Otros dicen que "la innovación ocurre con el roce", cuando en realidad ocurre gracias a la diversidad de experiencias y a la comunicación constante, factores que pueden darse incluso mejor en culturas distribuidas. Y otros están convencidos de que las reglas son "imprescindibles", cuando es precisamente la obsesión con el "café para todos" y con las normas fundamentalistas lo que convierte en nociva la cultura de muchísimas compañías. 

Las compañías están integradas por personas, no por máquinas ni por autómatas. Plantear reglas como horarios, porcentajes de presencia en un sitio concreto o número de días que se puede trabajar en distribuido es olvidar que las personas tienen necesidades diferentes en función de infinidad de factores, desde edad o género, hasta elementos culturales o de personalidad.

Plantear reglas como horarios, porcentajes de presencia en un sitio concreto o número de días es olvidar que las personas tienen necesidades diferentes

¿Qué tipo de mentalidad heredada de los talleres de la revolución industrial lleva a los directivos a pensar que tienen necesariamente que poner reglas de obligado cumplimiento para todos sus trabajadores, con el fin de evitar abusos?

¿No sería más sencillo dejar que cada uno adaptase el trabajo a sus necesidades y, mientras su rendimiento y productividad fuese estimado como adecuado, pudiese dar forma a su acuerdo con la compañía en función de sus intereses?

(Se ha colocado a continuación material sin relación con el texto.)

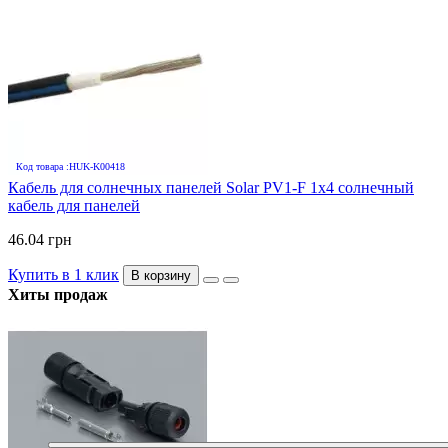
Код товара :HUK-K00418
Кабель для солнечных панелей Solar PV1-F 1х4 солнечный
кабель для панелей
46.04 грн
Купить в 1 клик
В корзину
Хиты продаж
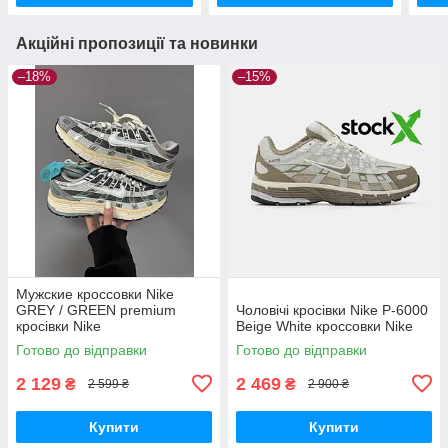
Акційні пропозиції та новинки
–18%
–15%
Мужские кроссовки Nike
GREY / GREEN premium
Чоловічі кросівки Nike P-6000
кросівки Nike
Beige White кроссовки Nike
Готово до відправки
Готово до відправки
2 129
2 469
₴
₴
2 599 ₴
2 900 ₴
Купити
Купити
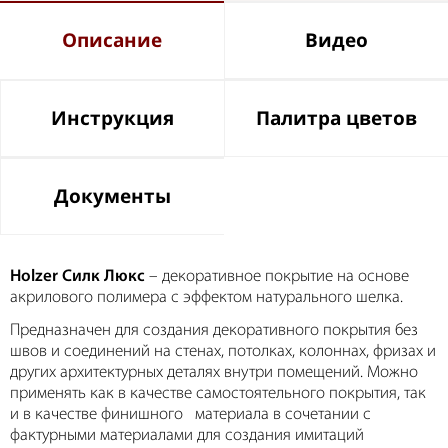
Описание
Видео
Инструкция
Палитра цветов
Документы
Holzer Силк Люкс
– декоративное покрытие на основе
акрилового полимера с эффектом натурального шелка.
Предназначен для создания декоративного покрытия без
швов и соединений на стенах, потолках, колоннах, фризах и
других архитектурных деталях внутри помещений. Можно
применять как в качестве самостоятельного покрытия, так
и в качестве финишного материала в сочетании с
фактурными материалами для создания имитаций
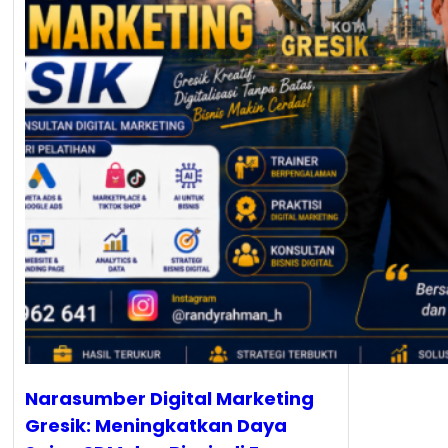
Narasumber Digital Marketing
Gresik: Meningkatkan Daya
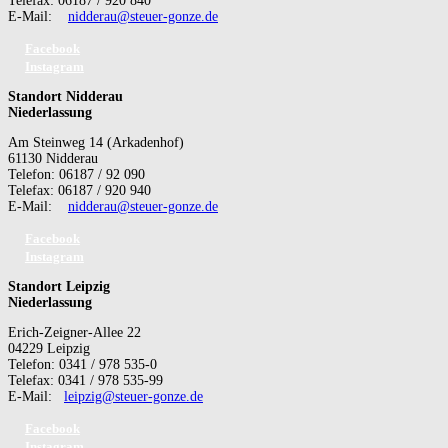
Telefax: 06187 / 920 840
E-Mail:
nidderau@steuer-gonze.de
Facebook
Instagram
Standort Nidderau
Niederlassung
Am Steinweg 14 (Arkadenhof)
61130 Nidderau
Telefon: 06187 / 92 090
Telefax: 06187 / 920 940
E-Mail:
nidderau@steuer-gonze.de
Facebook
Instagram
Standort Leipzig
Niederlassung
Erich-Zeigner-Allee 22
04229 Leipzig
Telefon: 0341 / 978 535-0
Telefax: 0341 / 978 535-99
E-Mail:
leipzig@steuer-gonze.de
Facebook
Instagram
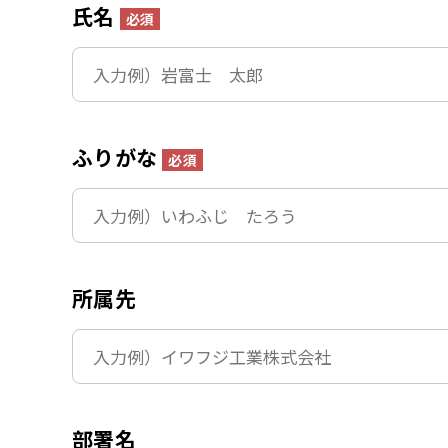
氏名
必須
ふりがな
必須
所属先
部署名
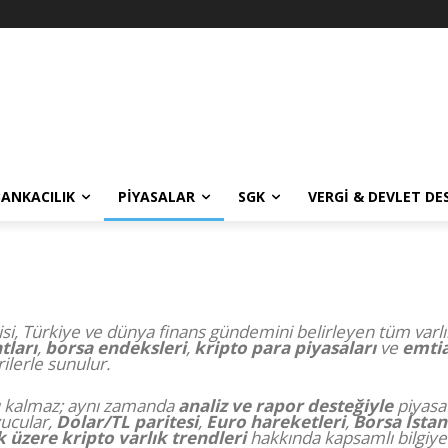
BANKACILIK
PIYASALAR
SGK
VERGI & DEVLET DE
si, Türkiye ve dünya finans gündemini belirleyen tüm varlık
atları
,
borsa endeksleri
,
kripto para piyasaları
ve
emtia
ilerle sunulur.
ırlı kalmaz; aynı zamanda
analiz ve rapor desteğiyle
piyasa
yucular,
Dolar/TL paritesi
,
Euro hareketleri
,
Borsa İstan
 üzere kripto varlık trendleri
hakkında kapsamlı bilgiye 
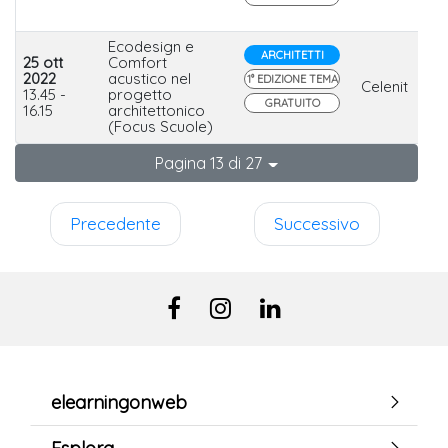
Ecodesign e
ARCHITETTI
25 ott
Comfort
2022
acustico nel
1° EDIZIONE TEMA
Celenit
13.45 -
progetto
GRATUITO
16.15
architettonico
(Focus Scuole)
Pagina 13 di 27
Precedente
Successivo
elearningonweb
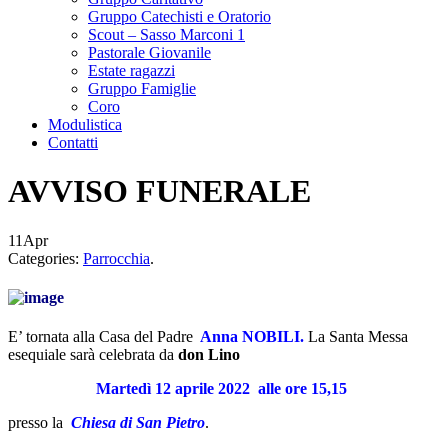
Gruppo Catechisti e Oratorio
Scout – Sasso Marconi 1
Pastorale Giovanile
Estate ragazzi
Gruppo Famiglie
Coro
Modulistica
Contatti
AVVISO FUNERALE
11
Apr
Categories:
Parrocchia
.
E’ tornata alla Casa del Padre
Anna NOBILI
.
La Santa Messa
esequiale sarà celebrata da
don Lino
Martedì 12 aprile
2022
alle ore 15,15
presso la
Chiesa
di San Pietro
.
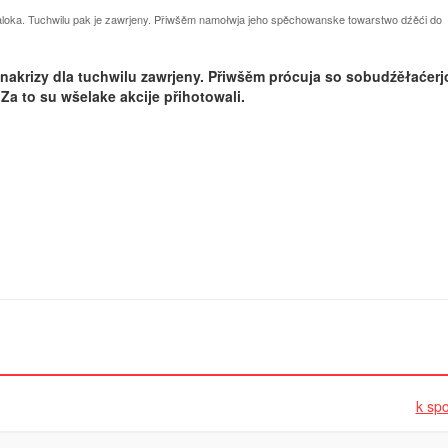
loka. Tuchwilu pak je zawrjeny. Přiwšěm namołwja jeho spěchowanske towarstwo dźěći do
akrizy dla tuchwilu za­wrjeny. Přiwšěm prócuja so sobudźěłaćer
 to su wšelake ­akcije přihotowali.
k spo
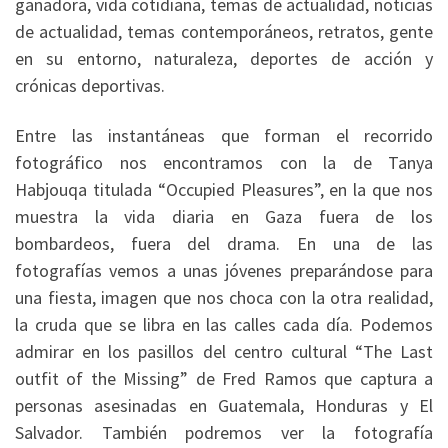
ganadora, vida cotidiana, temas de actualidad, noticias
de actualidad, temas contemporáneos, retratos, gente
en su entorno, naturaleza, deportes de acción y
crónicas deportivas.
Entre las instantáneas que forman el recorrido
fotográfico nos encontramos con la de Tanya
Habjouqa titulada “Occupied Pleasures”, en la que nos
muestra la vida diaria en Gaza fuera de los
bombardeos, fuera del drama. En una de las
fotografías vemos a unas jóvenes preparándose para
una fiesta, imagen que nos choca con la otra realidad,
la cruda que se libra en las calles cada día. Podemos
admirar en los pasillos del centro cultural “The Last
outfit of the Missing” de Fred Ramos que captura a
personas asesinadas en Guatemala, Honduras y El
Salvador. También podremos ver la fotografía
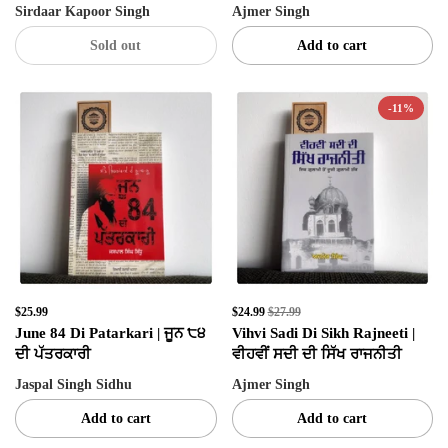
Sirdaar Kapoor Singh
Ajmer Singh
Don't Miss Out...
Sold out
Add to cart
-11%
SIGN UP NOW!
No, thanks
$25.99
$24.99
$27.99
June 84 Di Patarkari | ਜੂਨ ੮੪
Vihvi Sadi Di Sikh Rajneeti |
ਦੀ ਪੱਤਰਕਾਰੀ
ਵੀਹਵੀਂ ਸਦੀ ਦੀ ਸਿੱਖ ਰਾਜਨੀਤੀ
Jaspal Singh Sidhu
Ajmer Singh
Add to cart
Add to cart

¿Por qué, en lugar de obsesionarse con reglas del pasado como "tenemos que vernos y tocarnos" (sin comentarios), no pasamos a buscar elementos de entre los aprendidos durante la pandemia que puedan perfeccionarse para generar culturas de innovación y productividad en entornos distribuidos? 

La respuesta es sencilla: eso implicaría experimentar, atreverse a probar cosas nuevas, o incluso atreverse a que los trabajadores viesen actitudes flexibles, algo que seguramente minaría la autoridad del directivo o de la compañía.

En efecto: aunque parezca increíble en pleno siglo XXI, la autoridad, con todo lo que ello representa, sigue siendo un elemento fundamental de la cultura corporativa de muchas compañías y de muchos de sus directivos.

La autoridad, con todo lo que ello representa, sigue siendo un elemento fundamental de la cultura corporativa de muchas compañías

Muchos directivos aún viven en tiempos de pasearse entre las mesas o "asomarse al patio" para comprobar que todo el mundo está trabajando, no sea que se distraigan. Esa tristísima "mentalidad panóptico" hace que plantearse la posibilidad de adoptar una cierta modernidad cultural en los hábitos de trabajo, en un momento en el que precisamente una pandemia ha favorecido el cambio, el dinamismo y la innovación, resulte imposible. 

"Vender es imposible sin contacto físico". Mentira y de las grandes, salvo que vendas "por intimidación". El entorno distribuido, de hecho, favorece mucho más el aportar datos, imágenes o argumentos convincentes que el presencial. Pero claro, hablamos de entornos de presentación online bien ejecutados, no de un tipo cutre y mal iluminado hablando desde una esquina de una pantalla con una triste pared blanca de fondo, mientras lee una presentación de PowerPoint. No, así, decididamente, no se vende. A ver si aprendemos a comparar las cosas con cierta equidad. 

Muchas compañías, en lugar de simplemente retornar a los malos hábitos del pasado y condenar a sus trabajadores a una regresión cultural, harían muy bien en analizar cuidadosamente los elementos que les impiden evolucionar.

Ese miedo al futuro es la peor cualidad en un directivo, la que debería hacer que los clasificásemos en la liga de los malos, de los prescindibles. Si no eres capaz de entender que el contexto ha cambiado y que hay muchas ventajas en adaptarse a él, retírate y deja de estorbar.

La especie humana ya no evoluciona mediante la genética, sino mediante la cultura. Y los que, con sus miedos, detienen la evolución cultural son, sin duda, el elemento más prescindible de tu compañía. Piénselo.